• [Work order] Return every line of the records below verbatim, with no pictures in the copy.

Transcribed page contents
BEGIN
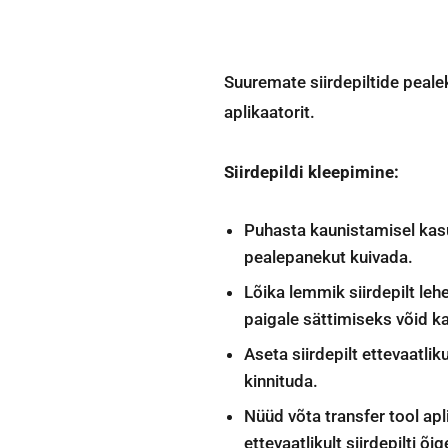
Suuremate siirdepiltide pe
aplikaatorit.
Siirdepildi kleepimine:
Puhasta kaunistamisel kasut
pealepanekut kuivada.
Lõika lemmik siirdepilt leh
paigale sättimiseks võid ka
Aseta siirdepilt ettevaatliku
kinnituda.
Nüüd võta transfer tool apl
ettevaatlikult siirdepilti õi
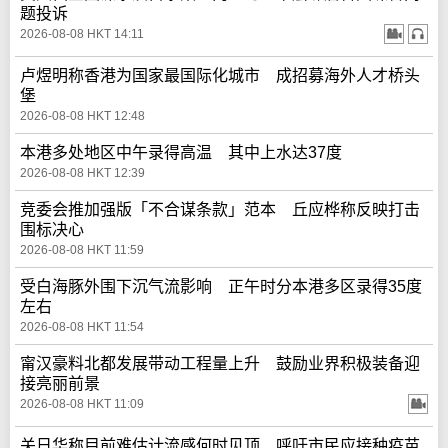
题投诉
2026-08-08 HKT 14:11
卢煜明称香港为国家最国际化城市 成招募海外人才桥头
堡
2026-08-08 HKT 12:48
本港多处地区中午录得高温 其中上水达37度
2026-08-08 HKT 12:39
竞委会推加强版「不合谋条款」范本 丘应桦称反映打击
围标决心
2026-08-08 HKT 11:59
受白海豚外围下沉气流影响 正午时分本港多区录得35度
左右
2026-08-08 HKT 11:54
甯汉豪料北都发展带动工程量上升 鼓励业界积极装备迎
接亮丽前景
2026-08-08 HKT 11:09
关日华称目前难估计流感何时见顶 呼吁市民应接种疫苗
END
• [Answer section]
Suuremate siirdepiltide pe
aplikaatorit.
Siirdepildi kleepimine:
Puhasta kaunistamisel kasut
pealepanekut kuivada.
Lõika lemmik siirdepilt leh
paigale sättimiseks võid ka
Aseta siirdepilt ettevaatliku
kinnituda.
Nüüd võta transfer tool apl
ettevaatlikult siirdepilti õi
题投诉
2026-08-08 HKT 14:11
卢煜明称香港为国家最国际化城市 成招募海外人才桥头
堡
2026-08-08 HKT 12:48
本港多处地区中午录得高温 其中上水达37度
2026-08-08 HKT 12:39
竞委会推加强版「不合谋条款」范本 丘应桦称反映打击
围标决心
2026-08-08 HKT 11:59
受白海豚外围下沉气流影响 正午时分本港多区录得35度
左右
2026-08-08 HKT 11:54
甯汉豪料北都发展带动工程量上升 鼓励业界积极装备迎
接亮丽前景
2026-08-08 HKT 11:09
关日华称目前难估计流感何时见顶 呼吁市民应接种疫苗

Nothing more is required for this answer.